§ **DATASET RECORDS**
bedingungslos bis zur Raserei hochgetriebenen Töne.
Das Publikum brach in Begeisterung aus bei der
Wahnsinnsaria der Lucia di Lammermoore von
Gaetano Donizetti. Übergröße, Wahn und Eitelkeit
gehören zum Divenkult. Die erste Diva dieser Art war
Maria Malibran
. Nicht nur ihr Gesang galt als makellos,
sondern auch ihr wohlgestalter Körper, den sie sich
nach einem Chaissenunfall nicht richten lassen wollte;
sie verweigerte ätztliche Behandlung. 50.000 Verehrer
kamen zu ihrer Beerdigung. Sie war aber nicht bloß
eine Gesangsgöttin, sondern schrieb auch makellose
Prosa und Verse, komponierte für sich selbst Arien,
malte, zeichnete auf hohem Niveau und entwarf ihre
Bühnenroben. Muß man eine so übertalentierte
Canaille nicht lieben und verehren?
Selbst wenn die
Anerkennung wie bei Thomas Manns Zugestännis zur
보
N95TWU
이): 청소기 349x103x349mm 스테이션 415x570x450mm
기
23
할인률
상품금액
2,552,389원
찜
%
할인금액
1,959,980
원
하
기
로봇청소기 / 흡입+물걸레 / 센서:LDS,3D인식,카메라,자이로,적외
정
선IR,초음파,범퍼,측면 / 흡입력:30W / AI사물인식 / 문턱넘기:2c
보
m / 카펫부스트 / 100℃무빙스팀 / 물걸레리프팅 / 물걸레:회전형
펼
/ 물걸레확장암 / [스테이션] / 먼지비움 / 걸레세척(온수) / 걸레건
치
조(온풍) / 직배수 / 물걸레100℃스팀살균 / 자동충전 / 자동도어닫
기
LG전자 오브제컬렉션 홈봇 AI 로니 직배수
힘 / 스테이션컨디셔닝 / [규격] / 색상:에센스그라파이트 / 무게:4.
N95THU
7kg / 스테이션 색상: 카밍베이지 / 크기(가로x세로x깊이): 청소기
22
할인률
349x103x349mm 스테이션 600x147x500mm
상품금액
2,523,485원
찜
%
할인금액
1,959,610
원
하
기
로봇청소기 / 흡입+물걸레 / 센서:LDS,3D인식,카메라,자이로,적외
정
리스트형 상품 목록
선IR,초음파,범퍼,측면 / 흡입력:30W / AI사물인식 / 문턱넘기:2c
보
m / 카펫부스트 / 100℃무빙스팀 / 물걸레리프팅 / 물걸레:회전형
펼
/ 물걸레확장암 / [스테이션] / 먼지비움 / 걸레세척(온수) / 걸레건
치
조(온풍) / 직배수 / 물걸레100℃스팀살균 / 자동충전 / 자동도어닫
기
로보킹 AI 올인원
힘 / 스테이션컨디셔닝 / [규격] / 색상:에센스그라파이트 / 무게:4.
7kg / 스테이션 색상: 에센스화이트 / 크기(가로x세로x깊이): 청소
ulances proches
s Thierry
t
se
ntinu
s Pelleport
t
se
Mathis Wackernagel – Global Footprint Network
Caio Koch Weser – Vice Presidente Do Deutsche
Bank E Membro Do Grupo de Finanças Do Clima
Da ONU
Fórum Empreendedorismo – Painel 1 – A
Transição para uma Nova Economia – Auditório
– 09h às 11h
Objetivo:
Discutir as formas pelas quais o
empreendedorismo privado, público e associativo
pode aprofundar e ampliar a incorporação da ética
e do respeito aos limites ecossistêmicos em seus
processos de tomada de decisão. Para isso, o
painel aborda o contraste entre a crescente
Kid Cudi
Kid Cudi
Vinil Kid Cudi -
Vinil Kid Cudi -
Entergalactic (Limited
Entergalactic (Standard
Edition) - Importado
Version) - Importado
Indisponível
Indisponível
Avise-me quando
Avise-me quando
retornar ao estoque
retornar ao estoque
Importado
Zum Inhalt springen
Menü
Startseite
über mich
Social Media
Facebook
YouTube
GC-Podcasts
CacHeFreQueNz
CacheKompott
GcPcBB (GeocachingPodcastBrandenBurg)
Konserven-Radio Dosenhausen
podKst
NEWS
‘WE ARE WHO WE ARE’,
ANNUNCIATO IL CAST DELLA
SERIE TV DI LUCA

§ **EXERCISE OBJECTIVE**
The required answer is the complete data, repeated exactly.

§ **ANSWER SPACE**
bedingungslos bis zur Raserei hochgetriebenen Töne.
Das Publikum brach in Begeisterung aus bei der
Wahnsinnsaria der Lucia di Lammermoore von
Gaetano Donizetti. Übergröße, Wahn und Eitelkeit
gehören zum Divenkult. Die erste Diva dieser Art war
Maria Malibran
. Nicht nur ihr Gesang galt als makellos,
sondern auch ihr wohlgestalter Körper, den sie sich
nach einem Chaissenunfall nicht richten lassen wollte;
sie verweigerte ätztliche Behandlung. 50.000 Verehrer
kamen zu ihrer Beerdigung. Sie war aber nicht bloß
eine Gesangsgöttin, sondern schrieb auch makellose
Prosa und Verse, komponierte für sich selbst Arien,
malte, zeichnete auf hohem Niveau und entwarf ihre
Bühnenroben. Muß man eine so übertalentierte
Canaille nicht lieben und verehren?
Selbst wenn die
Anerkennung wie bei Thomas Manns Zugestännis zur
보
N95TWU
이): 청소기 349x103x349mm 스테이션 415x570x450mm
기
23
할인률
상품금액
2,552,389원
찜
%
할인금액
1,959,980
원
하
기
로봇청소기 / 흡입+물걸레 / 센서:LDS,3D인식,카메라,자이로,적외
정
선IR,초음파,범퍼,측면 / 흡입력:30W / AI사물인식 / 문턱넘기:2c
보
m / 카펫부스트 / 100℃무빙스팀 / 물걸레리프팅 / 물걸레:회전형
펼
/ 물걸레확장암 / [스테이션] / 먼지비움 / 걸레세척(온수) / 걸레건
치
조(온풍) / 직배수 / 물걸레100℃스팀살균 / 자동충전 / 자동도어닫
기
LG전자 오브제컬렉션 홈봇 AI 로니 직배수
힘 / 스테이션컨디셔닝 / [규격] / 색상:에센스그라파이트 / 무게:4.
N95THU
7kg / 스테이션 색상: 카밍베이지 / 크기(가로x세로x깊이): 청소기
22
할인률
349x103x349mm 스테이션 600x147x500mm
상품금액
2,523,485원
찜
%
할인금액
1,959,610
원
하
기
로봇청소기 / 흡입+물걸레 / 센서:LDS,3D인식,카메라,자이로,적외
정
리스트형 상품 목록
선IR,초음파,범퍼,측면 / 흡입력:30W / AI사물인식 / 문턱넘기:2c
보
m / 카펫부스트 / 100℃무빙스팀 / 물걸레리프팅 / 물걸레:회전형
펼
/ 물걸레확장암 / [스테이션] / 먼지비움 / 걸레세척(온수) / 걸레건
치
조(온풍) / 직배수 / 물걸레100℃스팀살균 / 자동충전 / 자동도어닫
기
로보킹 AI 올인원
힘 / 스테이션컨디셔닝 / [규격] / 색상:에센스그라파이트 / 무게:4.
7kg / 스테이션 색상: 에센스화이트 / 크기(가로x세로x깊이): 청소
ulances proches
s Thierry
t
se
ntinu
s Pelleport
t
se
Mathis Wackernagel – Global Footprint Network
Caio Koch Weser – Vice Presidente Do Deutsche
Bank E Membro Do Grupo de Finanças Do Clima
Da ONU
Fórum Empreendedorismo – Painel 1 – A
Transição para uma Nova Economia – Auditório
– 09h às 11h
Objetivo:
Discutir as formas pelas quais o
empreendedorismo privado, público e associativo
pode aprofundar e ampliar a incorporação da ética
e do respeito aos limites ecossistêmicos em seus
processos de tomada de decisão. Para isso, o
painel aborda o contraste entre a crescente
Kid Cudi
Kid Cudi
Vinil Kid Cudi -
Vinil Kid Cudi -
Entergalactic (Limited
Entergalactic (Standard
Edition) - Importado
Version) - Importado
Indisponível
Indisponível
Avise-me quando
Avise-me quando
retornar ao estoque
retornar ao estoque
Importado
Zum Inhalt springen
Menü
Startseite
über mich
Social Media
Facebook
YouTube
GC-Podcasts
CacHeFreQueNz
CacheKompott
GcPcBB (GeocachingPodcastBrandenBurg)
Konserven-Radio Dosenhausen
podKst
NEWS
‘WE ARE WHO WE ARE’,
ANNUNCIATO IL CAST DELLA
SERIE TV DI LUCA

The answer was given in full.